→ Task item
Transcribe the entries that follow exactly as they appear, minus pictures.

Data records
╔══

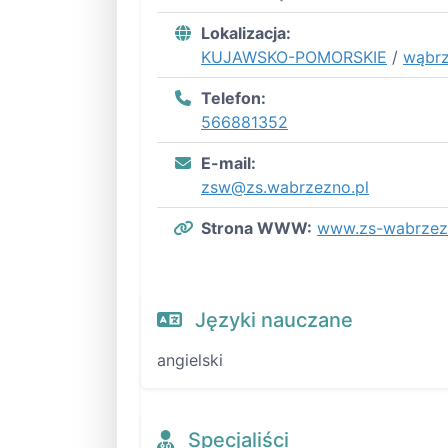
Lokalizacja:
KUJAWSKO-POMORSKIE
/
wąbrz
Telefon:
566881352
E-mail:
zsw@zs.wabrzezno.pl
Strona WWW:
www.zs-wabrzez
Języki nauczane
angielski
Specjaliści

╚══

→ Solution for this exercise
Lokalizacja:
KUJAWSKO-POMORSKIE
/
wąbrz
Telefon:
566881352
E-mail:
zsw@zs.wabrzezno.pl
Strona WWW:
www.zs-wabrzez
Języki nauczane
angielski
Specjaliści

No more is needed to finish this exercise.